(Given records begins)
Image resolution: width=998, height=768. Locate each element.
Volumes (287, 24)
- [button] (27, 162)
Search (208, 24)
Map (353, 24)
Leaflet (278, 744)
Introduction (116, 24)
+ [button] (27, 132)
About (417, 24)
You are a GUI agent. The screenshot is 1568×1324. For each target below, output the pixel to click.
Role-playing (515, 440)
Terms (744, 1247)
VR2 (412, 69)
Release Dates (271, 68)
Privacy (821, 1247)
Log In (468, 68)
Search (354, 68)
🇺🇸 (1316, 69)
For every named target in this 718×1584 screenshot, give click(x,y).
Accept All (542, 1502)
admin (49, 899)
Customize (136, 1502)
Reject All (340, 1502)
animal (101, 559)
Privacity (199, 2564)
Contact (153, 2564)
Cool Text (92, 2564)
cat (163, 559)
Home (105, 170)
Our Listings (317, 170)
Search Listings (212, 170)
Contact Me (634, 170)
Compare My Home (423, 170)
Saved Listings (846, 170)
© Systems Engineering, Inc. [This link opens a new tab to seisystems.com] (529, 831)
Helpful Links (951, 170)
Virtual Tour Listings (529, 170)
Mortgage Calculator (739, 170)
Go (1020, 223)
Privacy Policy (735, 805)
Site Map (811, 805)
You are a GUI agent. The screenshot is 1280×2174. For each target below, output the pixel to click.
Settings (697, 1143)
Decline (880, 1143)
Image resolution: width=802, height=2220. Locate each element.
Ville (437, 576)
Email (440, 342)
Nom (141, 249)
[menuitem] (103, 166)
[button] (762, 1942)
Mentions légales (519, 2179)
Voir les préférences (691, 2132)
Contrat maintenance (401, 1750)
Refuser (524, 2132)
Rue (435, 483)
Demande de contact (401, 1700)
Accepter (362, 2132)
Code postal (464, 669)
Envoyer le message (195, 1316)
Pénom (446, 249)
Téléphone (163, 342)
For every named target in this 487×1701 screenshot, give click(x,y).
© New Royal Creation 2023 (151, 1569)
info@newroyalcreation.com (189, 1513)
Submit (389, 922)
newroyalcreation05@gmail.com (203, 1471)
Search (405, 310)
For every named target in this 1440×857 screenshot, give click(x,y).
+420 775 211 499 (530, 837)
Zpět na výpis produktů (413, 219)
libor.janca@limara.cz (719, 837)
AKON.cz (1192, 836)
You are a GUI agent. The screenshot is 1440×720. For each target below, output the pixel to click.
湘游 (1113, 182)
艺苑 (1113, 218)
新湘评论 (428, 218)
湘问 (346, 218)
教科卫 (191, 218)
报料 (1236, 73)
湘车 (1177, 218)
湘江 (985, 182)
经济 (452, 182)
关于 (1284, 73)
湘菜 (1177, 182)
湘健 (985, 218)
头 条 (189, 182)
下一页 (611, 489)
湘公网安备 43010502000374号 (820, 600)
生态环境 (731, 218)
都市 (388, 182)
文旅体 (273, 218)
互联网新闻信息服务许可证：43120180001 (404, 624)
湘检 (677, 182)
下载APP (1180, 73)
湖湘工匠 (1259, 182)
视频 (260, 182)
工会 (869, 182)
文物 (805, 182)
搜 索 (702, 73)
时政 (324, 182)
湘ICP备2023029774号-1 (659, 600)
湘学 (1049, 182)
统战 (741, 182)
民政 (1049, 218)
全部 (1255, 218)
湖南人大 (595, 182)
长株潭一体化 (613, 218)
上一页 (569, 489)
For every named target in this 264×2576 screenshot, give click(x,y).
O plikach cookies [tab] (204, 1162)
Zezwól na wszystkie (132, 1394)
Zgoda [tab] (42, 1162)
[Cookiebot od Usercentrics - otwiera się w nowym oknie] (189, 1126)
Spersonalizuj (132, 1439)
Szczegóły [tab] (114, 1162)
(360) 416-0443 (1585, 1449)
(Given records ends)
In this exercise, reproduce each line above exactly.

Answer box -
Image resolution: width=998, height=768. Locate each element.
Volumes (287, 24)
- [button] (27, 162)
Search (208, 24)
Map (353, 24)
Leaflet (278, 744)
Introduction (116, 24)
+ [button] (27, 132)
About (417, 24)
You are a GUI agent. The screenshot is 1568×1324. For each target below, output the pixel to click.
Role-playing (515, 440)
Terms (744, 1247)
VR2 (412, 69)
Release Dates (271, 68)
Privacy (821, 1247)
Log In (468, 68)
Search (354, 68)
🇺🇸 (1316, 69)
For every named target in this 718×1584 screenshot, give click(x,y).
Accept All (542, 1502)
admin (49, 899)
Customize (136, 1502)
Reject All (340, 1502)
animal (101, 559)
Privacity (199, 2564)
Contact (153, 2564)
Cool Text (92, 2564)
cat (163, 559)
Home (105, 170)
Our Listings (317, 170)
Search Listings (212, 170)
Contact Me (634, 170)
Compare My Home (423, 170)
Saved Listings (846, 170)
© Systems Engineering, Inc. [This link opens a new tab to seisystems.com] (529, 831)
Helpful Links (951, 170)
Virtual Tour Listings (529, 170)
Mortgage Calculator (739, 170)
Go (1020, 223)
Privacy Policy (735, 805)
Site Map (811, 805)
You are a GUI agent. The screenshot is 1280×2174. For each target below, output the pixel to click.
Settings (697, 1143)
Decline (880, 1143)
Image resolution: width=802, height=2220. Locate each element.
Ville (437, 576)
Email (440, 342)
Nom (141, 249)
[menuitem] (103, 166)
[button] (762, 1942)
Mentions légales (519, 2179)
Voir les préférences (691, 2132)
Contrat maintenance (401, 1750)
Refuser (524, 2132)
Rue (435, 483)
Demande de contact (401, 1700)
Accepter (362, 2132)
Code postal (464, 669)
Envoyer le message (195, 1316)
Pénom (446, 249)
Téléphone (163, 342)
For every named target in this 487×1701 screenshot, give click(x,y).
© New Royal Creation 2023 (151, 1569)
info@newroyalcreation.com (189, 1513)
Submit (389, 922)
newroyalcreation05@gmail.com (203, 1471)
Search (405, 310)
For every named target in this 1440×857 screenshot, give click(x,y).
+420 775 211 499 (530, 837)
Zpět na výpis produktů (413, 219)
libor.janca@limara.cz (719, 837)
AKON.cz (1192, 836)
You are a GUI agent. The screenshot is 1440×720. For each target below, output the pixel to click.
湘游 (1113, 182)
艺苑 (1113, 218)
新湘评论 (428, 218)
湘问 (346, 218)
教科卫 (191, 218)
报料 (1236, 73)
湘车 (1177, 218)
湘江 (985, 182)
经济 (452, 182)
关于 (1284, 73)
湘菜 (1177, 182)
湘健 (985, 218)
头 条 (189, 182)
下一页 (611, 489)
湘公网安备 43010502000374号 (820, 600)
生态环境 (731, 218)
都市 (388, 182)
文旅体 (273, 218)
互联网新闻信息服务许可证：43120180001 (404, 624)
湘检 (677, 182)
下载APP (1180, 73)
湖湘工匠 (1259, 182)
视频 (260, 182)
工会 (869, 182)
文物 (805, 182)
搜 索 (702, 73)
时政 (324, 182)
湘ICP备2023029774号-1 (659, 600)
湘学 (1049, 182)
统战 (741, 182)
民政 (1049, 218)
全部 (1255, 218)
湖南人大 (595, 182)
长株潭一体化 (613, 218)
上一页 (569, 489)
For every named target in this 264×2576 screenshot, give click(x,y).
O plikach cookies [tab] (204, 1162)
Zezwól na wszystkie (132, 1394)
Zgoda [tab] (42, 1162)
[Cookiebot od Usercentrics - otwiera się w nowym oknie] (189, 1126)
Spersonalizuj (132, 1439)
Szczegóły [tab] (114, 1162)
(360) 416-0443 (1585, 1449)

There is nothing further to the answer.